Viele ältere Mitmenschen erleben Vereinsamung. Spielt das auch eine Rolle, wenn sie ins Spital kommen?
Ich denke, das ist eher ein gesellschaftliches Thema. Das hat mit den veränderten Familienstrukturen zu tun. Was vielleicht in der Vereinsamung entsteht, ist, dass sehr oft Krankenhäuser oder Ambulanzen der letzte Zufluchtsort für diese Menschen sind, um auch über ihre Themen und Probleme einfach reden zu können.

Es gibt Klagen vieler Menschen über lange Wartezeiten bei der Entlassung aus dem Spital. Was ist da zu tun?
Wir arbeiten ständig daran, das Entlassungsmanagement durch entsprechende Organisation zu verbessern. Ich möchte aber dazu auch sagen, dass wir in diesem Bereich nicht die einzigen Beteiligten sind. Da spielen die Rettungstransporte hinein, die das gleiche Problem haben wie wir, nämlich den Personalmangel. Dann haben wir die Familienangehörigen zu Hause, die nicht anwesend oder verfügbar sind und wo wir Lösungen finden müssen. Dieses Problem können wir in der KAGes nicht allein lösen.

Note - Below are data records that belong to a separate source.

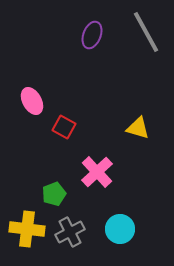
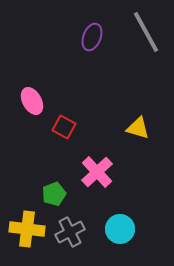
purple ellipse: moved 2 px down
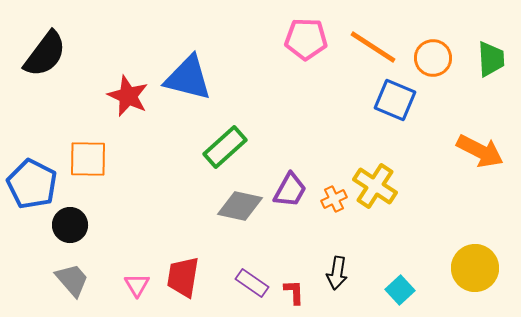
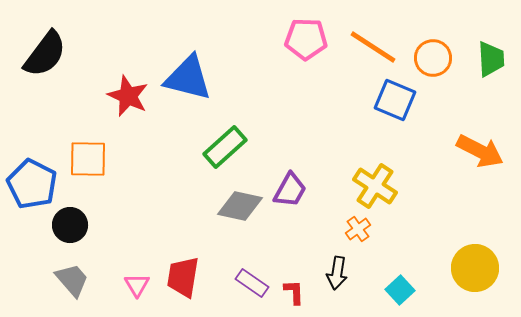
orange cross: moved 24 px right, 30 px down; rotated 10 degrees counterclockwise
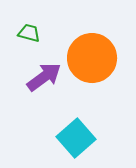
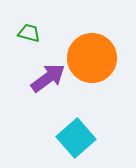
purple arrow: moved 4 px right, 1 px down
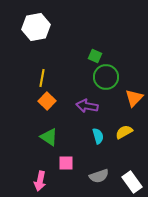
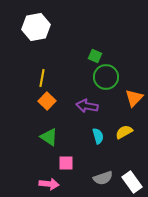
gray semicircle: moved 4 px right, 2 px down
pink arrow: moved 9 px right, 3 px down; rotated 96 degrees counterclockwise
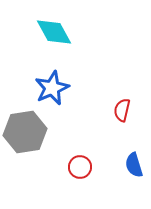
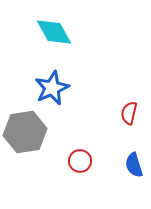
red semicircle: moved 7 px right, 3 px down
red circle: moved 6 px up
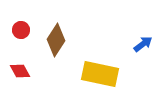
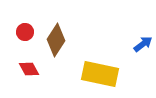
red circle: moved 4 px right, 2 px down
red diamond: moved 9 px right, 2 px up
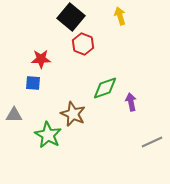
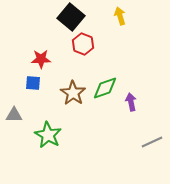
brown star: moved 21 px up; rotated 10 degrees clockwise
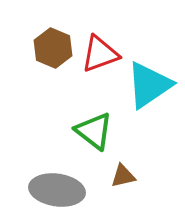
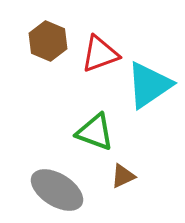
brown hexagon: moved 5 px left, 7 px up
green triangle: moved 1 px right, 1 px down; rotated 18 degrees counterclockwise
brown triangle: rotated 12 degrees counterclockwise
gray ellipse: rotated 24 degrees clockwise
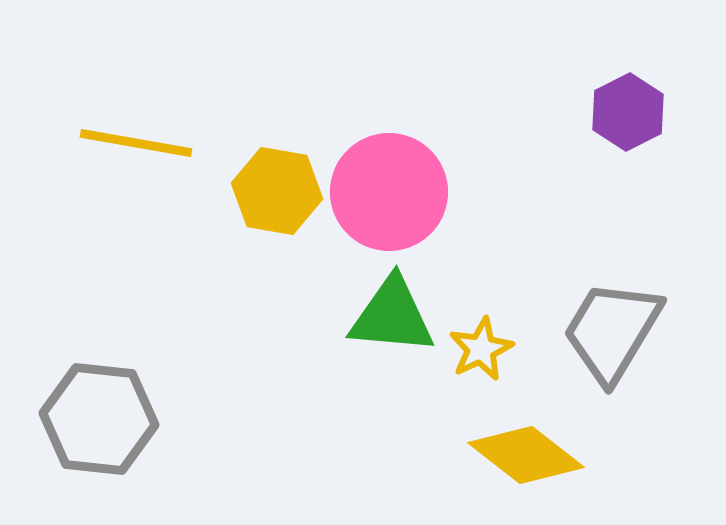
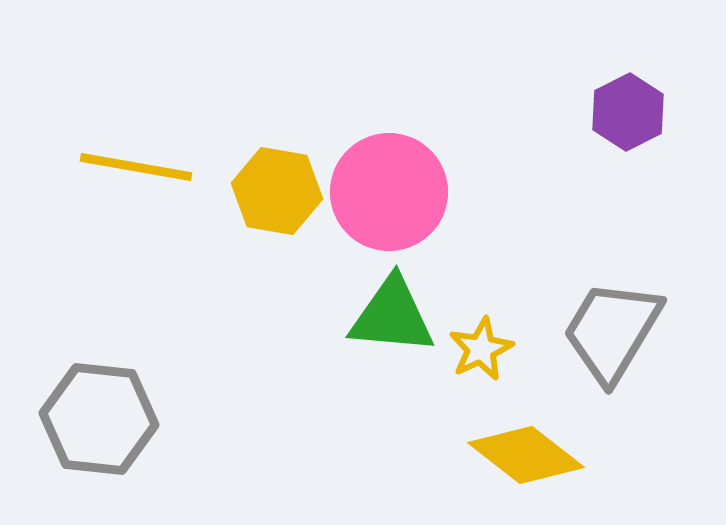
yellow line: moved 24 px down
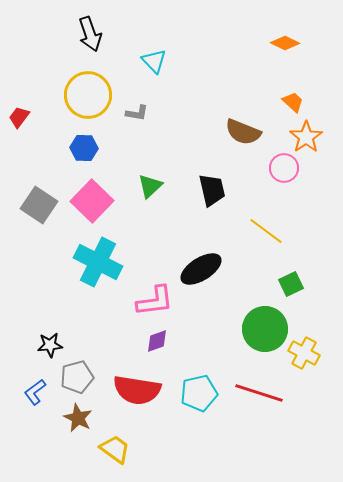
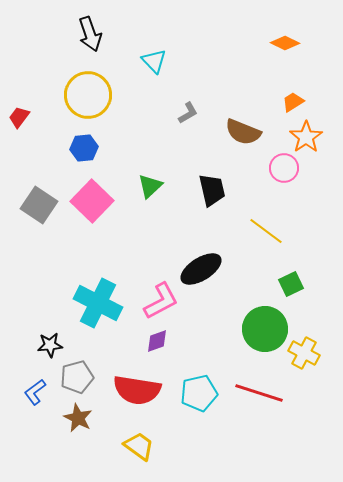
orange trapezoid: rotated 75 degrees counterclockwise
gray L-shape: moved 51 px right; rotated 40 degrees counterclockwise
blue hexagon: rotated 8 degrees counterclockwise
cyan cross: moved 41 px down
pink L-shape: moved 6 px right; rotated 21 degrees counterclockwise
yellow trapezoid: moved 24 px right, 3 px up
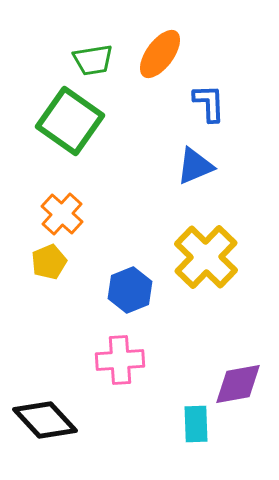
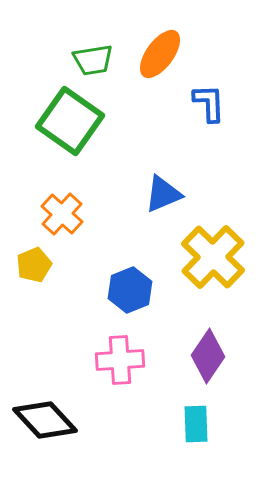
blue triangle: moved 32 px left, 28 px down
yellow cross: moved 7 px right
yellow pentagon: moved 15 px left, 3 px down
purple diamond: moved 30 px left, 28 px up; rotated 46 degrees counterclockwise
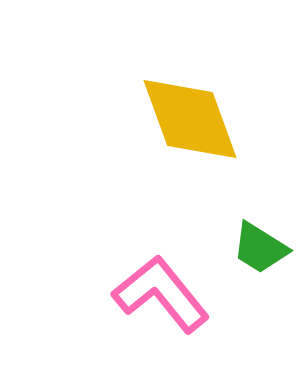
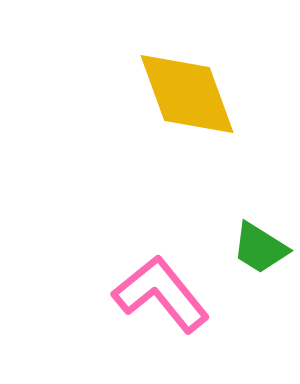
yellow diamond: moved 3 px left, 25 px up
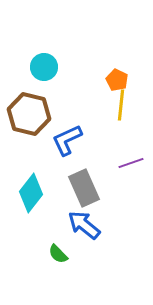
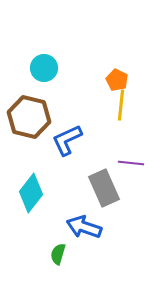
cyan circle: moved 1 px down
brown hexagon: moved 3 px down
purple line: rotated 25 degrees clockwise
gray rectangle: moved 20 px right
blue arrow: moved 2 px down; rotated 20 degrees counterclockwise
green semicircle: rotated 60 degrees clockwise
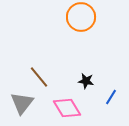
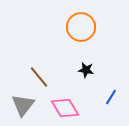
orange circle: moved 10 px down
black star: moved 11 px up
gray triangle: moved 1 px right, 2 px down
pink diamond: moved 2 px left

Wie sind die Landeskrankenhäuser in den Bereichen Hospiz und Palliativbetreuung aufgestellt?
Zum Verständnis möchte ich zunächst eines sagen: Palliativstationen sind keine Sterbestationen. Wir haben die Palliativstationen für die Fälle von Erkrankung, die die Medizin in ihrem Fortschreiten nicht mehr wesentlich beeinflussen kann, wo wir aber sehr viel für den Menschen selbst tun können. Wir können hier Extremsituationen behandeln, um dem Menschen die Möglichkeit zu geben, dass er zum Beispiel nach Hause entlassen werden kann. Wir sind bei den Palliativleistungen in der Steiermark gut aufgestellt und entwickeln uns weiter. Die Koordinationsstelle für die gesamte Steiermark sowohl für den Palliativ- als auch für den Hospizbereich ist in der KAGes angesiedelt und wir arbeiten mit allen Krankenhausträgern eng zusammen.

Wir können durchaus stolz sein, dass wir ein breites mobiles Netz an Palliativbetreuer:innen haben, die auch zu den Menschen nach Hause gehen. Im Hospizbereich haben wir eine sehr interessante Entwicklung, weil sich neben den Pflegeeinrichtungen auch die Krankenhäuser hier vermehrt bemühen. Hospiz findet an vielen Stellen statt und ich möchte hier besonders die vielen Freiwilligen erwähnen, die als Hospizbegleiter:innen tätig sind. Das zeichnet unsere Gesellschaft besonders aus.

Herr Professor Stark, vielen Dank für das Gespräch!